Buscando fe-li-ci-da-de

O ano de 2020 entrará para a história do planeta Terra, que precisou se reinventar e adotar o ‘novo normal’. Com o isolamento social – imposto para coibir a propagação de um vírus com alto índice de letalidade – a casa, a habitação foi considerada um local de extrema importância. Nela, trabalhamos remotamente e foi necessário criar um ambiente para o home office. Nela, descobrimos maneiras para nos exercitar, relaxar, nos divertir e aprender a conviver 24 horas por dia, com quem habitamos.

Descobrimos que a felicidade precisava ser encontrada ali e não mais, nas viagens, na aquisição de um carro novo, na convivência com os colegas de trabalho, nos passeios ao shopping, nos bate papo nos cafés.

Mais do que nunca o conceito de felicidade foi desejado, percebido e questionado.

A busca pela felicidade é considerada uma macrotendência, conceituada como alive e deixou de transitar pelos livros de autoajuda tornando-se disciplina em 1998 com a Psicologia Positiva de Martin Seligman.

Em seu livro de 2007 ‘Seja mais feliz’, Tal Ben-Shahar, Ph.D em comportamento organizacional e doutor em Filosofia e Psicologia em Harvard, nos brinda com uma linguagem de fácil entendimento, mas com embasamento teórico e nos estimula a praticar a felicidade no dia a dia.

“Precisamos reconhecer que a felicidade é um recurso ilimitado para então nos concentrarmos nas formas como podemos obter o máximo dela. Ser mais feliz é uma busca para toda a vida.”

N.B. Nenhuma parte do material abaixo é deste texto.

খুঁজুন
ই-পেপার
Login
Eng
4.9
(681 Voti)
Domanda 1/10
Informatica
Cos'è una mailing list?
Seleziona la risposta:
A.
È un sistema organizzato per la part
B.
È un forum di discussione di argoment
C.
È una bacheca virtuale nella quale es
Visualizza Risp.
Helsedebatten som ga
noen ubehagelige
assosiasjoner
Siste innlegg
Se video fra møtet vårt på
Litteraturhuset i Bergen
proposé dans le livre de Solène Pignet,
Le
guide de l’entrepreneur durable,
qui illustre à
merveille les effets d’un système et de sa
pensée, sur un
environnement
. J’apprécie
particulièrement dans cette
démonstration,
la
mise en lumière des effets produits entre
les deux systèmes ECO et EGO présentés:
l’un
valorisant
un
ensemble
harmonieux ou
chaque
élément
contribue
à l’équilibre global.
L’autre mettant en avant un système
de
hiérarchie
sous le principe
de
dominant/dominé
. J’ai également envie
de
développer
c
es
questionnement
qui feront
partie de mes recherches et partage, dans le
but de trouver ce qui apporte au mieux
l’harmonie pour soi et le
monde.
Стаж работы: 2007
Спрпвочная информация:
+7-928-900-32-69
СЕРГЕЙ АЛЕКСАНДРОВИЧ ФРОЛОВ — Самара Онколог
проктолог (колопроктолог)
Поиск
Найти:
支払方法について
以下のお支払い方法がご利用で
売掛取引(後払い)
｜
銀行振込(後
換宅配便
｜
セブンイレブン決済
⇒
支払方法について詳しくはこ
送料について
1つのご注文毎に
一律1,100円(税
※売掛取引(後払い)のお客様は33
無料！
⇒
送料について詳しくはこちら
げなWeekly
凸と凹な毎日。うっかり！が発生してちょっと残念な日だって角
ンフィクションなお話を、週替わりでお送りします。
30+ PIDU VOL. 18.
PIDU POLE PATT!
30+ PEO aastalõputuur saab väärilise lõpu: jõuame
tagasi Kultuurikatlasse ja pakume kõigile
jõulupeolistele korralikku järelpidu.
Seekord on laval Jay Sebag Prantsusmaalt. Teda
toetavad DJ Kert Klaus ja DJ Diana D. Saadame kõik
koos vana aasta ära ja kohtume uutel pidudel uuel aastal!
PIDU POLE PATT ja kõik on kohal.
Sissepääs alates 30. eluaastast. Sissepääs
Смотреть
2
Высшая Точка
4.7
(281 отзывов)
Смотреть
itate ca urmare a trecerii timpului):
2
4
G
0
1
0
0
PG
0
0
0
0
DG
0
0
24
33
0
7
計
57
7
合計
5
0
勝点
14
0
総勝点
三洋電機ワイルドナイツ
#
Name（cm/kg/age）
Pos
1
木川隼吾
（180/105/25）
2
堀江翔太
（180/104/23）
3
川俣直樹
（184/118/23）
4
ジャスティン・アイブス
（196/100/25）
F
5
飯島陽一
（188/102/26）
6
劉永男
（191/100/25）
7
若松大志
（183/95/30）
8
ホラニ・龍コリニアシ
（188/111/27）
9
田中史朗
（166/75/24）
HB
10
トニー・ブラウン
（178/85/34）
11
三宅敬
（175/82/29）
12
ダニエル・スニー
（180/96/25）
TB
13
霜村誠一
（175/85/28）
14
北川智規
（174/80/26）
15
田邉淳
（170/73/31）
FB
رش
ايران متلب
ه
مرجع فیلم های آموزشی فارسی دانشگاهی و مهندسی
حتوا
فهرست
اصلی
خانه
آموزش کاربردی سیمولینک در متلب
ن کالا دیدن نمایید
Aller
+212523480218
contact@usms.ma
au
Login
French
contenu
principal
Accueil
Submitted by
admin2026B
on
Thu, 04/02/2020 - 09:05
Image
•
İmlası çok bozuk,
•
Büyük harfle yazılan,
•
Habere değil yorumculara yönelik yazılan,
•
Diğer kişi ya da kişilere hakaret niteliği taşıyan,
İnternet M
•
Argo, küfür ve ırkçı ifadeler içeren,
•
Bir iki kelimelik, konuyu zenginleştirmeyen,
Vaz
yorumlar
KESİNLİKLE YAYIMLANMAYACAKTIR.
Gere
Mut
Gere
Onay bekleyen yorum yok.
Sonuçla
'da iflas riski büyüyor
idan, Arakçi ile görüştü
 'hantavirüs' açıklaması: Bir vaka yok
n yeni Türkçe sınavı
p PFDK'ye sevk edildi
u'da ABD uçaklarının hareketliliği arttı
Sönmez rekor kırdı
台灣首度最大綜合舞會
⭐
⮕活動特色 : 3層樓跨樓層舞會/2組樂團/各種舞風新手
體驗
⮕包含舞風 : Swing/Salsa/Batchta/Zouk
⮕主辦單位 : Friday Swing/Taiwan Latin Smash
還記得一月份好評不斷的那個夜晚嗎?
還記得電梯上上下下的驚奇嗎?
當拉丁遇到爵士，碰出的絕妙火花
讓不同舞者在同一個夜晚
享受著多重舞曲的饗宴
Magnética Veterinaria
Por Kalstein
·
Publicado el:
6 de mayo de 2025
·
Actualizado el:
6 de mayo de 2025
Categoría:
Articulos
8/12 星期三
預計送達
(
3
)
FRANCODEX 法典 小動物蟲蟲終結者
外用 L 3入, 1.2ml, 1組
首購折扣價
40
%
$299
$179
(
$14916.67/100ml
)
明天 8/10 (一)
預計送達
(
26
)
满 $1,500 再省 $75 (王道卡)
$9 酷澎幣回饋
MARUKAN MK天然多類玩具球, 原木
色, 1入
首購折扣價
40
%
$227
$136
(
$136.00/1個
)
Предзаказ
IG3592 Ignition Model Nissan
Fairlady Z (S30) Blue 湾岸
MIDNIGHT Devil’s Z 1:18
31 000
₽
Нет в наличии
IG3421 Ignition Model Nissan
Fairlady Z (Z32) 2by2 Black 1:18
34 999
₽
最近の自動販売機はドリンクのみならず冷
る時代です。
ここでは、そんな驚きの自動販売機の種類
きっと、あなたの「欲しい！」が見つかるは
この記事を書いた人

Tal Ben-Shahar identifica 4 arquétipos.

  1. O arquétipo rato de laboratório: sempre correndo atrás de novas metas, títulos, promoção… é incapaz de desfrutar o que faz, caminha pela vida com a crença de que quando atingir determinada meta, será feliz.
  2. O arquétipo hedonista: busca o prazer e evita o sofrimento, valorizando somente o presente com a crença de que a gratificação precisa ser imediata, podendo colocar-se em risco ou adotar comportamentos que comprometam o futuro.
  3. O arquétipo niilista: representa a condição de estar preso no passado, com a crença de que a vida não tem significado, que não tem controle sobre ela, tornando-se uma pessoa que desistiu da felicidade.
  4. O arquétipo da felicidade: leva-se pela vida com a crença de que é possível desfrutar dos benefícios do presente em direção ao futuro e que, o esforço feito durante uma jornada não invalida a felicidade, desde que você consiga extrair prazer e significado.

Depois desta explicação, em qual arquétipo você acredita que se encontra?

Ao longo da minha carreira de 25 anos como Psicóloga Clínica e Organizacional, encontrei pessoas transitando pelos arquétipos rato de laboratório, hedonista, niilista, com um vazio imenso e um pedido de ajuda. Como posso sentir a felicidade pulsar dentro de mim?

A definição do arquétipo da felicidade oferece o caminho, que só você poderá trilhar, pois é absolutamente sob medida, mas que pode ser compartilhado com aqueles que tem as mesmas crenças e valores.

“O prazer se refere às emoções positivas aqui e agora, aos benefícios presentes; o significado diz respeito a ter um senso de propósito, dos benefícios futuros de nossas ações.”

O caminho você já tem, assim como muitos alunos de cursos, workshops e leitores de livros. O próximo passo é implementar ações em direção à tal felicidade.

Neste momento entram em cena o psicoterapeuta, o coach e os grupos de apoio, pois para implementar hábitos saudáveis que fazem a felicidade permear a vida, é preciso criar rituais e repetidamente executá-los até que sejam incorporados, num processo de funcionamento cerebral.

Temos três cérebros funcionando ao mesmo tempo, num diálogo de sinapses, que por fim determinarão nosso comportamento. Achamos que somos racionais e que tendo o conhecimento, podemos fazer as mudanças necessárias para aquilo que desejamos. Mas acabamos refém de nossas emoções, pois começamos motivados e empolgados, mas basta um “dia de chuva” para esmorecermos. E além disso, ainda temos um funcionamento cerebral bastante teimoso, chamado de instintivo e que se nega a alterar hábitos, mesmo que não sejam saudáveis, pois o gasto de energia será imenso.

Então… bora se autodeterminar e buscar uma fonte de apoio para caminhar em direção a Qualidade de Vida.

“Vivemos uma vida feliz quando tiramos prazer e significado do tempo que passamos com as pessoas queridas, ou aprendemos algo novo, ou nos envolvemos num projeto no trabalho. Quanto mais nossos dias se encherem com essas experiências, mais felizes nos tornaremos. É tudo que temos que fazer.”